- Combined measure of impedance, admittance, or both. Immittance is crucial to several practices, such as tympanometry.
- Common symbols: W, Z_{a}, Y_{a}, C, F, t, ∈, ℝ, jt, ϵ, χ, M
- SI unit: N/A

= Immittance =

Combined measure of impedance and admittance

Immittance is a term used within electrical engineering and acoustics, specifically bioacoustics and the inner ear, to describe the combined measure of electrical or acoustic admittance and electrical or acoustic impedance. Immittance was initially coined by H. W. Bode in 1945, and was first used to describe the electrical admittance or impedance of either a nodal or a mesh network. Bode also suggested the name "adpedence", however the current name was more widely adopted.

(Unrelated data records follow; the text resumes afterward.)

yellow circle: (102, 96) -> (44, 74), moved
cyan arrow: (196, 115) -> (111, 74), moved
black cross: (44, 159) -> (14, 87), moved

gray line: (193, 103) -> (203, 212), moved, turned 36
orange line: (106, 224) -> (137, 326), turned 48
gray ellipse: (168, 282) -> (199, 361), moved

In bioacoustics, immittance is typically used to help define the characteristics of noise reverberation within the middle ear and assist with differential diagnosis of middle-ear disease. Immittance is typically a complex number which can represent either or both the impedance and the admittance (ratio of voltage to current or vice versa in electrical circuits, or volume velocity to sound pressure or vice versa in acoustical systems) of a system.

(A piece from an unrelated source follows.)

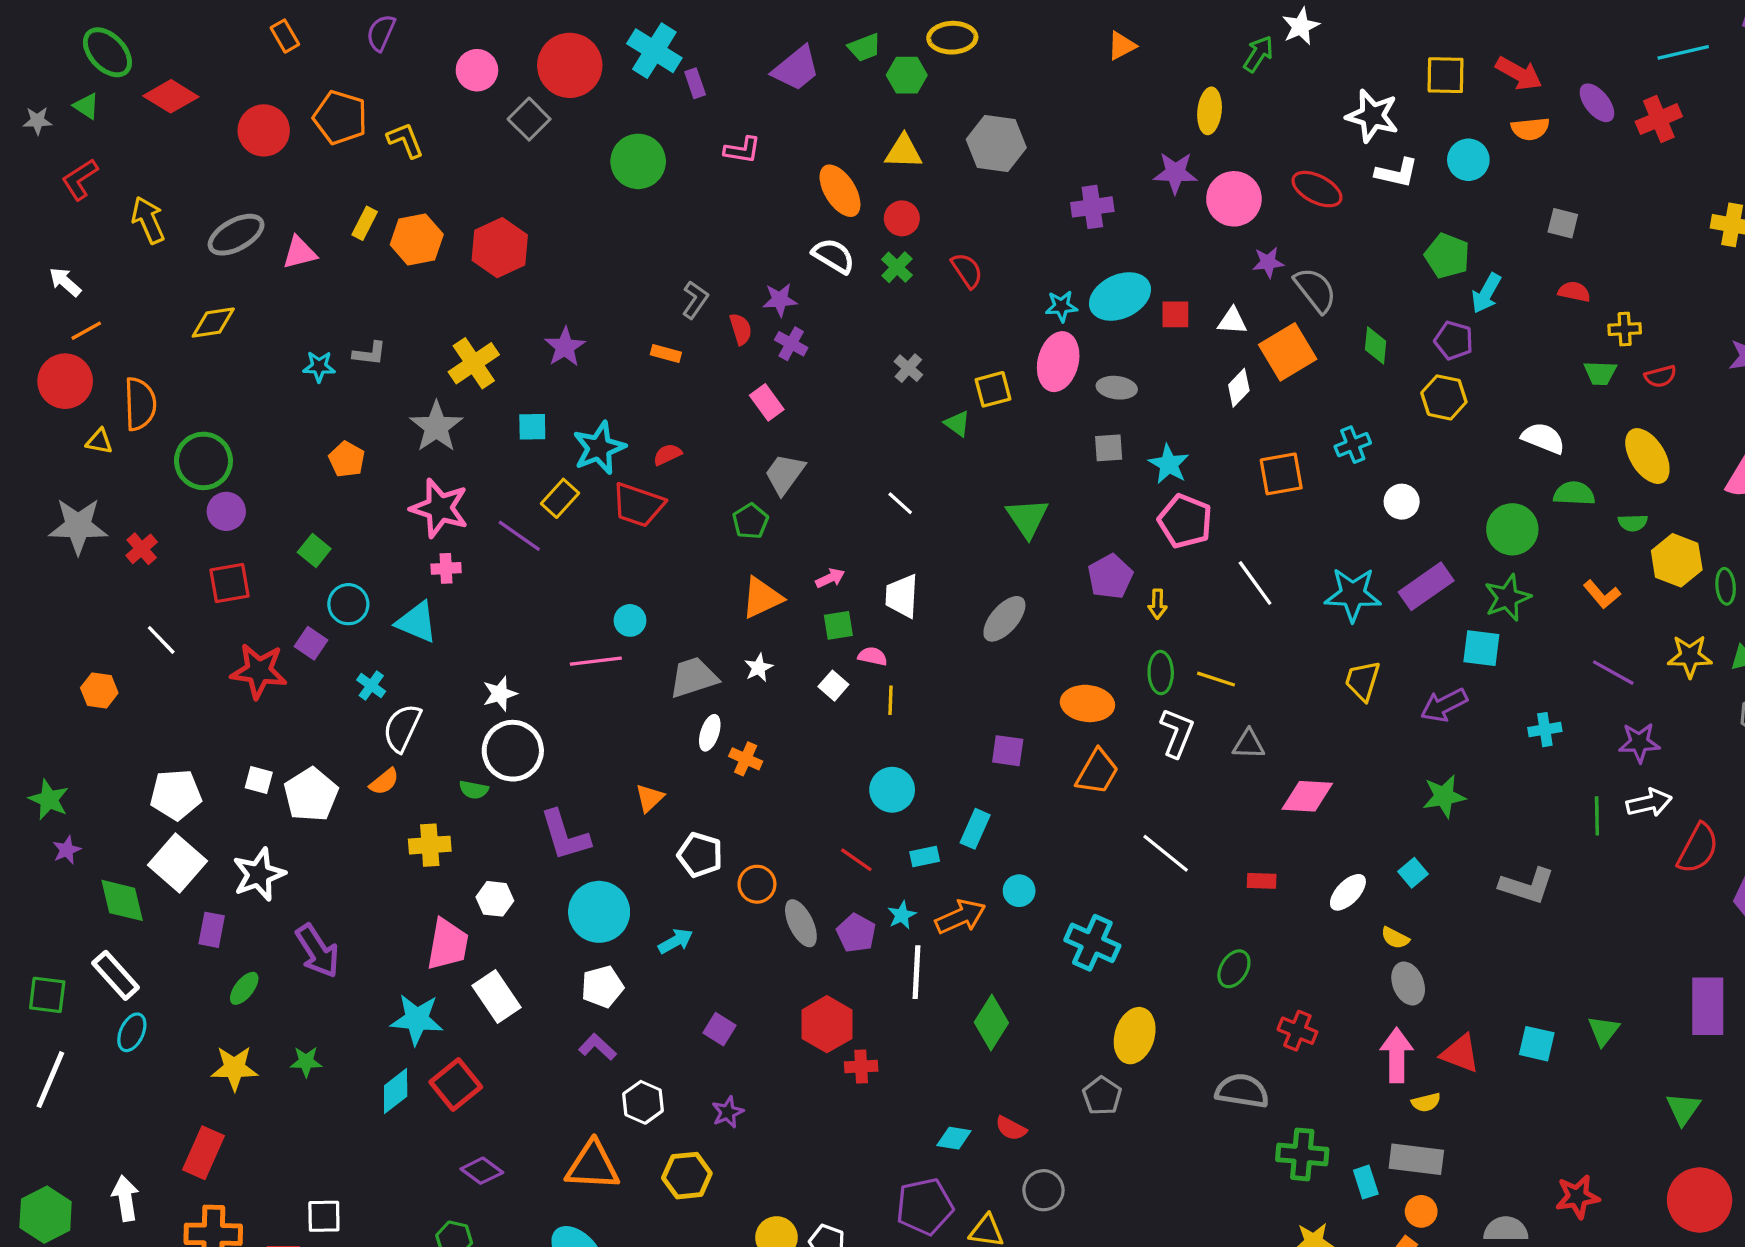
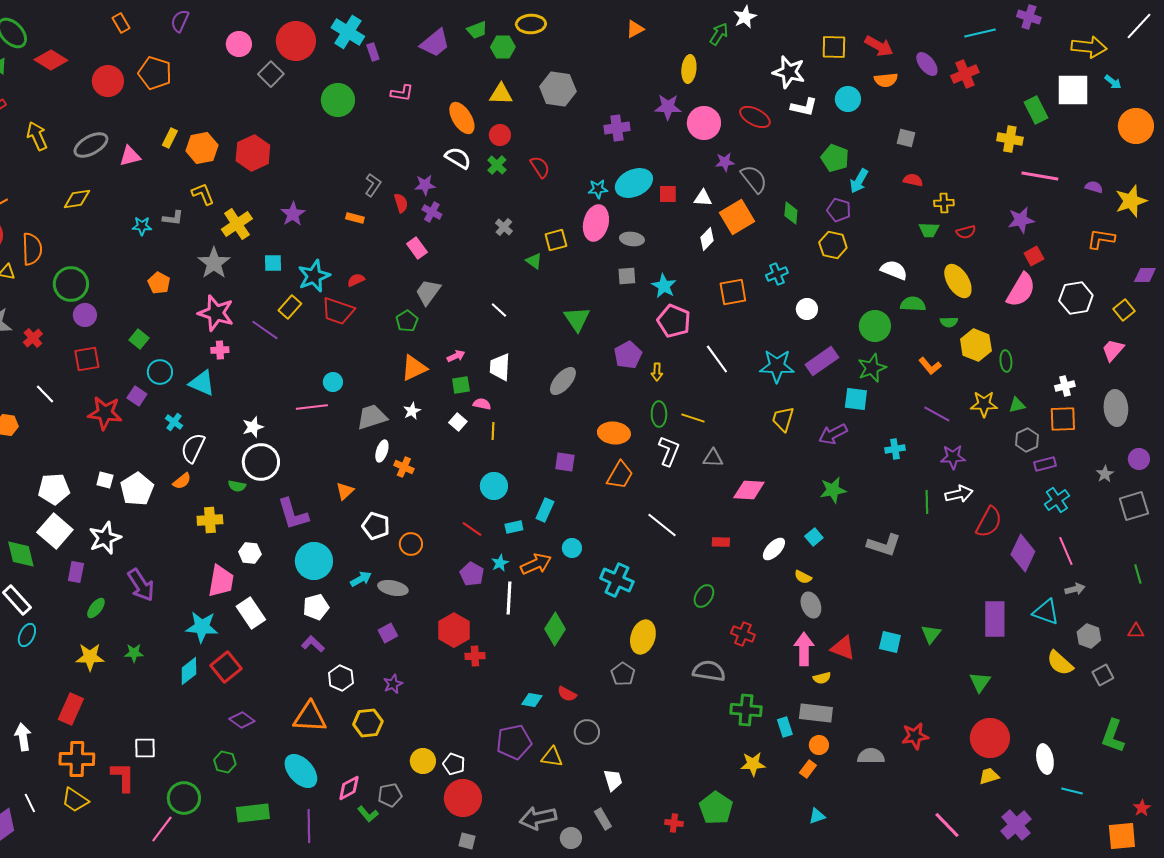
yellow L-shape: (405, 140) -> (203, 194), moved
gray ellipse: (801, 923) -> (393, 588), moved, turned -52
purple square: (720, 1029) -> (388, 633), turned 30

Immittance does not have an associated unit because it applies to both impedance, which is measured in ohms (Ω) or acoustic ohms, and admittance, which is commonly measured in siemens (S) and historically has also been measured in mhos (℧), the reciprocal of ohms.

==Notable usage==

===Bioacoustics===
In audiology, tympanometry is sometimes referred to as immittance testing. Tympanometry is especially effective when both the impedance and admittance of the inner ear are accounted for. Immittance allows for the analysis of both, and therefore is crucial to multiple-component, multiple-frequency tympanometry. Clinically, few cases require the use of this technique for accurate diagnosis; but for the fewer than 20% of cases which do require it, the technique is a necessity. Multiple-component, multiple-frequency tympanometry is invaluable for the differential diagnosis of fixation of the lateral ossicular chain from fixation of the stapes, profound mixed hearing losses, clinical otosclerosis from disruption of the ossicular chain, hypermobility of the incudostapedial joint, and congenital ossicular fixation in children.

===Electrical engineering===
In electronics, an immittance Smith chart can be created by overlaying both the impedance and admittance grids, which is useful for cascading series-connected with parallel-connected electric circuits. This allows for the visualization of changes in impedance or admittance in the system caused by components of either the series or parallel circuit.